Did John Major mediate Charles and Diana’s divorce?
Did the former Prime Minister really help mediate the royal couple's divorce?
The fifth season of The Crown focuses primarily on the breakdown of Prince Charles and Princess Diana's marriage, with episode 9 seeing their divorce finalised.
The season also features Prime Minister John Major, played in season 5 of the Netflix drama by Jonny Lee Miller, and shows him in the role previously filled by Gillian Anderson's Margaret Thatcher in season 4.
The Crown season 5 suggests that Major played a part in helping to mediate Charles and Diana's divorce, after being asked to do so by the Queen. But did this really happen?
Read on for everything you need to know about the real history behind John Major's involvement in Charles and Diana's divorce.
How does John Major mediate Charles and Diana's divorce in The Crown?
In The Crown season 5 episode 9, John Major is seen telling the Queen that it could be difficult to keep relations between Charles and Diana amicable during their divorce proceedings, with tensions still running high following Diana's Panorama interview.
The Queen tells Major that a mediator will be required, and while Major goes on to suggest some potential candidates, the Queen asks if he will take on the role. She says he is "the rarest of things: someone that is easy to like and trust", and Major agrees to act as an "umpire" for the couple.
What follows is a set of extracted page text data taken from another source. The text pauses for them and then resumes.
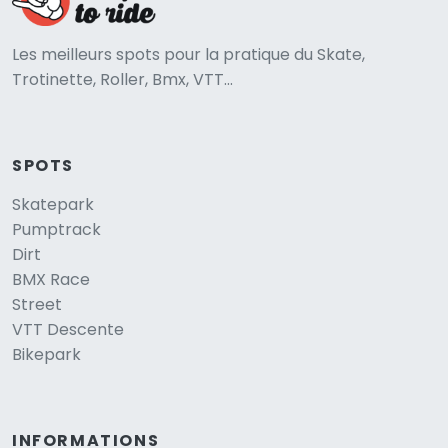
Les meilleurs spots pour la pratique du Skate,
Trotinette, Roller, Bmx, VTT...
SPOTS
Skatepark
Pumptrack
Dirt
BMX Race
Street
VTT Descente
Bikepark
INFORMATIONS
In a meeting with Charles, Major suggests Diana may be seeking such a large sum of money from the divorce to ensure her future independence. Charles says this isn't the case, as he believes she is trying to "ruin" him.
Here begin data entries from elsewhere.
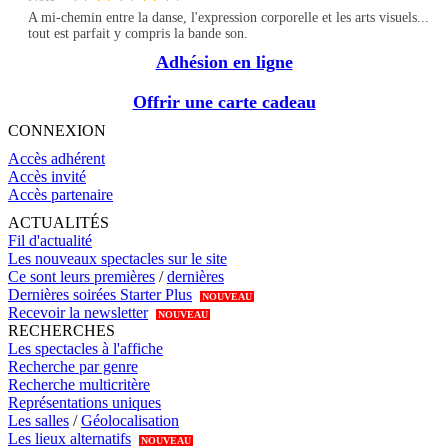
A mi-chemin entre la danse, l'expression corporelle et les arts visuels...
tout est parfait y compris la bande son.
Adhésion en ligne
Offrir une carte cadeau
CONNEXION
Accès adhérent
Accès invité
Accès partenaire
ACTUALITÉS
Fil d'actualité
Les nouveaux spectacles sur le site
Ce sont leurs premières
/
dernières
Dernières soirées Starter Plus
NOUVEAU
Recevoir la newsletter
NOUVEAU
RECHERCHES
Les spectacles à l'affiche
Recherche par genre
Recherche multicritère
Représentations uniques
Les salles
/
Géolocalisation
Les lieux alternatifs
NOUVEAU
Speaking with Diana, Major later reveals that Charles is now willing to discuss a sizeable payment, as long as Charles refrains in public from speaking about the marriage or the monarchy in a damaging manner. While she initially asks for a larger sum given these terms, Major later reveals to the Queen that "headway" has been made in the negotiations.
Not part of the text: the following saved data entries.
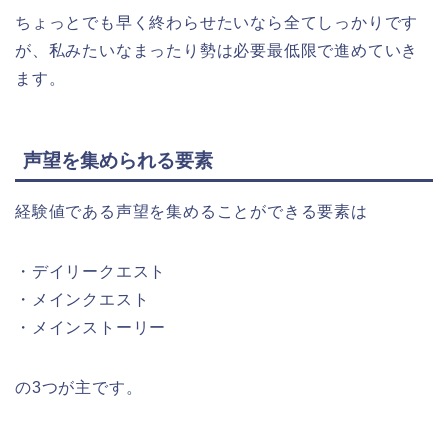
ちょっとでも早く終わらせたいなら全てしっかりです
が、私みたいなまったり勢は必要最低限で進めていき
ます。
声望を集められる要素
経験値である声望を集めることができる要素は
・デイリークエスト
・メインクエスト
・メインストーリー
の3つが主です。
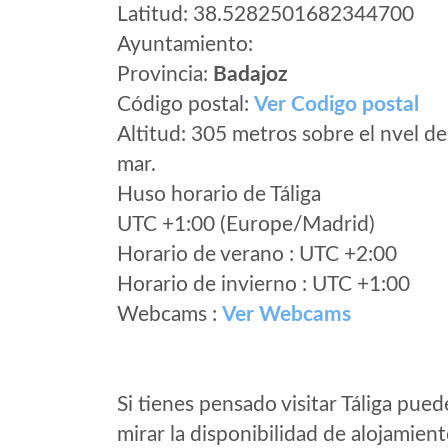
Latitud: 38.5282501682344700
Ayuntamiento:
Provincia:
Badajoz
Código postal:
Ver Codigo postal
Altitud: 305 metros sobre el nvel de
mar.
Huso horario de Táliga
UTC +1:00 (Europe/Madrid)
Horario de verano : UTC +2:00
Horario de invierno : UTC +1:00
Webcams :
Ver Webcams
Si tienes pensado visitar Táliga pued
mirar la disponibilidad de alojamien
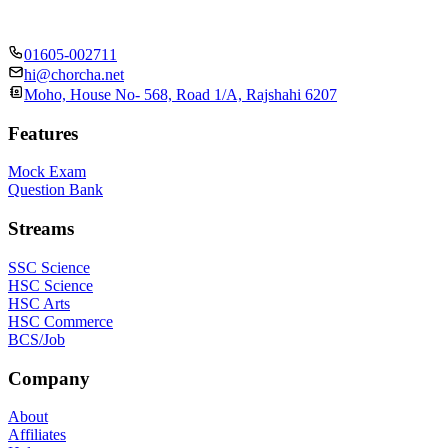
01605-002711
hi@chorcha.net
Moho, House No- 568, Road 1/A, Rajshahi 6207
Features
Mock Exam
Question Bank
Streams
SSC Science
HSC Science
HSC Arts
HSC Commerce
BCS/Job
Company
About
Affiliates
The divorce goes through, with Charles looking to get things sorted sooner rather than later for the sake of his and Camilla's public image.
In episode 10, following the Conservative Party's electoral defeat, the Queen tells Major that she will remain especially grateful to him for his help in mediating Charles and Diana's divorce.
Did John Major really mediate the royal couple's divorce?
In reality, there is no suggestion that Major played any significant part in mediating the divorce between Charles and Diana. However, Major did reportedly offer "support and guidance" earlier in the couple's relationship, in 1992 before the couple separated.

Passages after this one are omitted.